Work to complete
With pictures removed, the data below should be returned exactly.
#### Extracted material ####
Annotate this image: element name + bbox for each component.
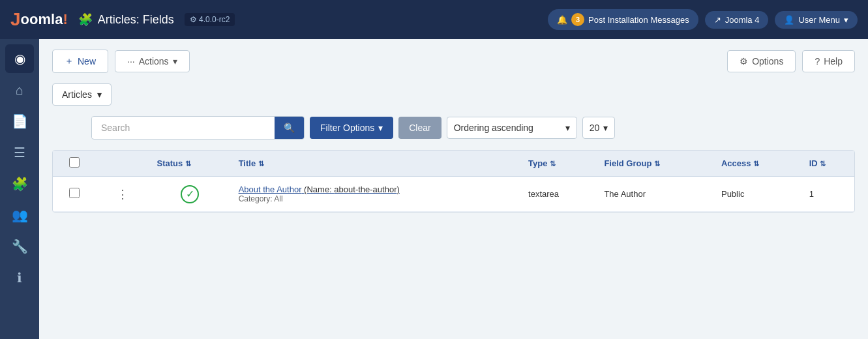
page-title: 🧩 Articles: Fields [78,12,174,27]
ellipsis-icon: ··· [127,56,135,66]
logo-j: J [10,10,21,29]
sidebar: ◉ ⌂ 📄 ☰ 🧩 👥 🔧 ℹ [0,39,39,339]
joomla-logo: Joomla! [10,10,68,29]
search-icon: 🔍 [284,123,295,133]
chevron-down-icon: ▾ [173,56,177,66]
toolbar-right: ⚙ Options ? Help [727,50,855,72]
search-input-wrap: 🔍 [91,116,305,140]
toolbar: ＋ New ··· Actions ▾ ⚙ Options ? Help [52,50,855,73]
sort-icon: ⇅ [753,160,759,168]
per-page-dropdown[interactable]: 20 ▾ [582,117,616,139]
puzzle-icon: 🧩 [78,12,93,27]
chevron-down-icon: ▾ [378,123,383,133]
row-title-link[interactable]: About the Author (Name: about-the-author… [239,184,400,194]
logo-rest: oomla [21,12,63,27]
sort-icon: ⇅ [550,160,556,168]
bell-icon: 🔔 [557,15,567,25]
navbar-right: 🔔 3 Post Installation Messages ↗ Joomla … [548,9,858,30]
sort-icon: ⇅ [654,160,660,168]
col-access[interactable]: Access ⇅ [713,151,801,177]
sort-icon: ⇅ [258,160,264,168]
external-link-icon: ↗ [714,15,721,25]
search-button[interactable]: 🔍 [275,117,304,139]
col-title[interactable]: Title ⇅ [231,151,520,177]
new-button[interactable]: ＋ New [52,50,108,73]
sidebar-item-list[interactable]: ☰ [5,138,34,167]
notification-count: 3 [571,13,584,26]
table-header-row: Status ⇅ Title ⇅ Type ⇅ Field Group [53,151,854,177]
main-content: ＋ New ··· Actions ▾ ⚙ Options ? Help [39,39,868,339]
clear-button[interactable]: Clear [398,117,441,139]
question-icon: ? [815,56,820,66]
filter-bar: Articles ▾ [52,83,855,106]
user-menu-btn[interactable]: 👤 User Menu ▾ [775,11,858,29]
row-type-cell: textarea [520,177,596,212]
actions-button[interactable]: ··· Actions ▾ [115,50,190,72]
version-badge: ⚙ 4.0.0-rc2 [185,13,235,26]
chevron-down-icon: ▾ [844,15,848,25]
plus-icon: ＋ [65,55,74,67]
col-type[interactable]: Type ⇅ [520,151,596,177]
sidebar-item-home[interactable]: ⌂ [5,76,34,104]
chevron-down-icon: ▾ [565,123,570,133]
sort-icon: ⇅ [185,160,191,168]
col-checkbox [53,151,96,177]
sidebar-item-articles[interactable]: 📄 [5,107,34,136]
help-button[interactable]: ? Help [802,50,855,72]
ordering-dropdown[interactable]: Ordering ascending ▾ [447,117,577,139]
col-id[interactable]: ID ⇅ [801,151,854,177]
gear-icon: ⚙ [740,56,748,66]
row-status-cell: ✓ [149,177,230,212]
top-navbar: Joomla! 🧩 Articles: Fields ⚙ 4.0.0-rc2 🔔… [0,0,868,39]
main-layout: ◉ ⌂ 📄 ☰ 🧩 👥 🔧 ℹ ＋ New ··· Actions ▾ ⚙ Op… [0,39,868,339]
table-row: ⋮ ✓ About the Author (Name: about-the-au… [53,177,854,212]
fields-table: Status ⇅ Title ⇅ Type ⇅ Field Group [52,150,855,213]
logo-exclaim: ! [63,11,67,28]
row-access-cell: Public [713,177,801,212]
col-order [96,151,149,177]
post-installation-btn[interactable]: 🔔 3 Post Installation Messages [548,9,698,30]
sidebar-item-toggle[interactable]: ◉ [5,44,34,73]
sidebar-item-users[interactable]: 👥 [5,201,34,229]
sidebar-item-components[interactable]: 🧩 [5,170,34,198]
status-published-icon: ✓ [181,185,199,203]
row-field-group-cell: The Author [596,177,713,212]
col-status[interactable]: Status ⇅ [149,151,230,177]
joomla-icon: ⚙ [190,15,197,24]
post-installation-label: Post Installation Messages [588,15,689,25]
search-bar: 🔍 Filter Options ▾ Clear Ordering ascend… [52,116,855,140]
row-checkbox-cell [53,177,96,212]
user-icon: 👤 [784,15,794,25]
col-field-group[interactable]: Field Group ⇅ [596,151,713,177]
row-title-cell: About the Author (Name: about-the-author… [231,177,520,212]
select-all-checkbox[interactable] [69,157,80,168]
search-input[interactable] [92,117,275,138]
filter-options-button[interactable]: Filter Options ▾ [310,117,393,139]
scope-dropdown[interactable]: Articles ▾ [52,83,112,106]
row-category: Category: All [239,194,513,203]
sort-icon: ⇅ [820,160,826,168]
scope-label: Articles [62,89,92,100]
options-button[interactable]: ⚙ Options [727,50,796,72]
row-actions-cell: ⋮ [96,177,149,212]
row-id-cell: 1 [801,177,854,212]
chevron-down-icon: ▾ [603,123,608,133]
sidebar-item-tools[interactable]: 🔧 [5,232,34,261]
joomla4-btn[interactable]: ↗ Joomla 4 [705,11,769,29]
filter-options-label: Filter Options [320,123,374,133]
scope-chevron: ▾ [97,89,102,100]
row-checkbox[interactable] [69,188,80,198]
row-kebab-menu[interactable]: ⋮ [114,185,131,203]
sidebar-item-info[interactable]: ℹ [5,263,34,292]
####
Response to this exercise
Annotate this image: element name + bbox for each component.
page-title: 🧩 Articles: Fields [78,12,174,27]
ellipsis-icon: ··· [127,56,135,66]
logo-j: J [10,10,21,29]
sidebar: ◉ ⌂ 📄 ☰ 🧩 👥 🔧 ℹ [0,39,39,339]
joomla-logo: Joomla! [10,10,68,29]
search-icon: 🔍 [284,123,295,133]
chevron-down-icon: ▾ [173,56,177,66]
toolbar-right: ⚙ Options ? Help [727,50,855,72]
search-input-wrap: 🔍 [91,116,305,140]
toolbar: ＋ New ··· Actions ▾ ⚙ Options ? Help [52,50,855,73]
sort-icon: ⇅ [753,160,759,168]
per-page-dropdown[interactable]: 20 ▾ [582,117,616,139]
puzzle-icon: 🧩 [78,12,93,27]
chevron-down-icon: ▾ [378,123,383,133]
row-title-link[interactable]: About the Author (Name: about-the-author… [239,184,400,194]
logo-rest: oomla [21,12,63,27]
sort-icon: ⇅ [550,160,556,168]
bell-icon: 🔔 [557,15,567,25]
navbar-right: 🔔 3 Post Installation Messages ↗ Joomla … [548,9,858,30]
sort-icon: ⇅ [654,160,660,168]
col-access[interactable]: Access ⇅ [713,151,801,177]
sort-icon: ⇅ [258,160,264,168]
external-link-icon: ↗ [714,15,721,25]
search-button[interactable]: 🔍 [275,117,304,139]
col-title[interactable]: Title ⇅ [231,151,520,177]
new-button[interactable]: ＋ New [52,50,108,73]
sidebar-item-list[interactable]: ☰ [5,138,34,167]
notification-count: 3 [571,13,584,26]
table-header-row: Status ⇅ Title ⇅ Type ⇅ Field Group [53,151,854,177]
main-content: ＋ New ··· Actions ▾ ⚙ Options ? Help [39,39,868,339]
clear-button[interactable]: Clear [398,117,441,139]
question-icon: ? [815,56,820,66]
filter-bar: Articles ▾ [52,83,855,106]
user-menu-btn[interactable]: 👤 User Menu ▾ [775,11,858,29]
row-type-cell: textarea [520,177,596,212]
actions-button[interactable]: ··· Actions ▾ [115,50,190,72]
version-badge: ⚙ 4.0.0-rc2 [185,13,235,26]
chevron-down-icon: ▾ [844,15,848,25]
plus-icon: ＋ [65,55,74,67]
col-type[interactable]: Type ⇅ [520,151,596,177]
sidebar-item-home[interactable]: ⌂ [5,76,34,104]
chevron-down-icon: ▾ [565,123,570,133]
sort-icon: ⇅ [185,160,191,168]
col-checkbox [53,151,96,177]
sidebar-item-articles[interactable]: 📄 [5,107,34,136]
help-button[interactable]: ? Help [802,50,855,72]
ordering-dropdown[interactable]: Ordering ascending ▾ [447,117,577,139]
col-id[interactable]: ID ⇅ [801,151,854,177]
gear-icon: ⚙ [740,56,748,66]
row-status-cell: ✓ [149,177,230,212]
top-navbar: Joomla! 🧩 Articles: Fields ⚙ 4.0.0-rc2 🔔… [0,0,868,39]
main-layout: ◉ ⌂ 📄 ☰ 🧩 👥 🔧 ℹ ＋ New ··· Actions ▾ ⚙ Op… [0,39,868,339]
table-row: ⋮ ✓ About the Author (Name: about-the-au… [53,177,854,212]
fields-table: Status ⇅ Title ⇅ Type ⇅ Field Group [52,150,855,213]
logo-exclaim: ! [63,11,67,28]
row-access-cell: Public [713,177,801,212]
col-order [96,151,149,177]
post-installation-btn[interactable]: 🔔 3 Post Installation Messages [548,9,698,30]
sidebar-item-toggle[interactable]: ◉ [5,44,34,73]
sidebar-item-users[interactable]: 👥 [5,201,34,229]
sidebar-item-components[interactable]: 🧩 [5,170,34,198]
status-published-icon: ✓ [181,185,199,203]
row-field-group-cell: The Author [596,177,713,212]
col-status[interactable]: Status ⇅ [149,151,230,177]
joomla-icon: ⚙ [190,15,197,24]
post-installation-label: Post Installation Messages [588,15,689,25]
search-bar: 🔍 Filter Options ▾ Clear Ordering ascend… [52,116,855,140]
row-checkbox-cell [53,177,96,212]
user-icon: 👤 [784,15,794,25]
col-field-group[interactable]: Field Group ⇅ [596,151,713,177]
row-title-cell: About the Author (Name: about-the-author… [231,177,520,212]
select-all-checkbox[interactable] [69,157,80,168]
search-input[interactable] [92,117,275,138]
filter-options-button[interactable]: Filter Options ▾ [310,117,393,139]
scope-dropdown[interactable]: Articles ▾ [52,83,112,106]
row-category: Category: All [239,194,513,203]
sort-icon: ⇅ [820,160,826,168]
scope-label: Articles [62,89,92,100]
options-button[interactable]: ⚙ Options [727,50,796,72]
row-actions-cell: ⋮ [96,177,149,212]
row-id-cell: 1 [801,177,854,212]
chevron-down-icon: ▾ [603,123,608,133]
sidebar-item-tools[interactable]: 🔧 [5,232,34,261]
joomla4-btn[interactable]: ↗ Joomla 4 [705,11,769,29]
filter-options-label: Filter Options [320,123,374,133]
scope-chevron: ▾ [97,89,102,100]
row-checkbox[interactable] [69,188,80,198]
row-kebab-menu[interactable]: ⋮ [114,185,131,203]
sidebar-item-info[interactable]: ℹ [5,263,34,292]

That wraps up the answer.